Ungarn
Stell dir vor, es ist Pride – und die EU geht nicht hin: Zweifel an von der Leyens Haltung nach Pride-Verbot
Nicht zum verbotenen Budapester Pride-Marsch reisen, um Orban nicht zu verärgern? Europaparlamentarier sind verärgert über einen Ratschlag der EU-Kommission. Währenddessen fordern gleich 17 EU-Staaten Konsequenzen für Ungarns neue grundrechtsverletzende LGBTIQ+-Gesetze.

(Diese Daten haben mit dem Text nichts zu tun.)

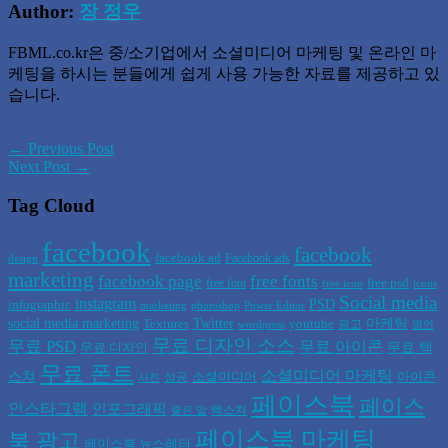
Author:
장 정우
FBML.co.kr은 중/소기업에서 소셜미디어 마케팅 및 온라인 마
케팅을 하시는 분들에게 쉽게 사용 가능한 자료를 제공하고 있
습니다.
← Previous Post
Next Post →
Tag Cloud
facebook
facebook
facebook ad
Facebook ads
design
marketing
facebook page
free fonts
free psd
free font
free icon
icons
Social media
instagram
PSD
infographic
marketing
photoshop
Power Editor
social media marketing
Twitter
마케팅
Textures
youtube
광고
wordpress
명언
무료 디자인 소스
무료 PSD
무료 아이콘
무료 텍
무료 디자인
무료 폰트
소셜미디어 마케팅
스쳐
소셜미디어
아이콘
성공
사진
페이스북
페이스
인스타그램
인포그래픽
텍스쳐
좋은 말
페이스북 마케팅
북 광고
페이스북 뉴스레터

Demonstration am 1. Mai in der Budapester Innenstadt gegen ein neues Gesetz, das LGBTQ+-Pride-Veranstaltungen verbietet Foto: Denes Erdos/AP/dpa
Die Liste ist lang. 17 Mitgliedstaaten der Europäischen Union, darunter auch Luxemburg, haben am Dienstag eine gemeinsame Erklärung veröffentlicht, in der sie der ungarischen Regierung vorwerfen, Gesetze zu verabschieden, die sich gezielt gegen LGBTIQ+-Personen richten und damit gegen grundlegende EU-Werte verstoßen. Mitte März hatte das ungarische Parlament ein Gesetz verabschiedet, das es möglich macht, Veranstaltungen wie die jährlichen „Prides“ zu verbieten – unter dem Vorwand des Kinderschutzes. Gleichzeitig können mit der Gesetzesänderung nun Geldstrafen an Teilnehmer und Organisatoren verhängt werden. Erlaubt ist außerdem der Einsatz von Gesichtserkennungssoftware, um Personen zu identifizieren, die solche Veranstaltungen organisieren oder besuchen. „Wir sind besorgt über die Auswirkungen dieser Maßnahmen auf die Meinungsfreiheit, das Recht, sich friedlich zu versammeln, und das Recht auf Privatsphäre“, heißt es in der Stellungnahme der Länder.
Die Unterzeichner fordern, dass Ungarn die Gesetze überarbeitet und seine internationalen Verpflichtungen wahrt. Sie riefen die EU-Kommission dazu auf, die ihr zur Verfügung stehenden rechtsstaatlichen Instrumente „rasch und in vollem Umfang“ zu nutzen, sollte Ungarn seine Maßnahmen nicht zurücknehmen, heißt es in dem von der niederländischen Vertretung in Brüssel veröffentlichten Brief.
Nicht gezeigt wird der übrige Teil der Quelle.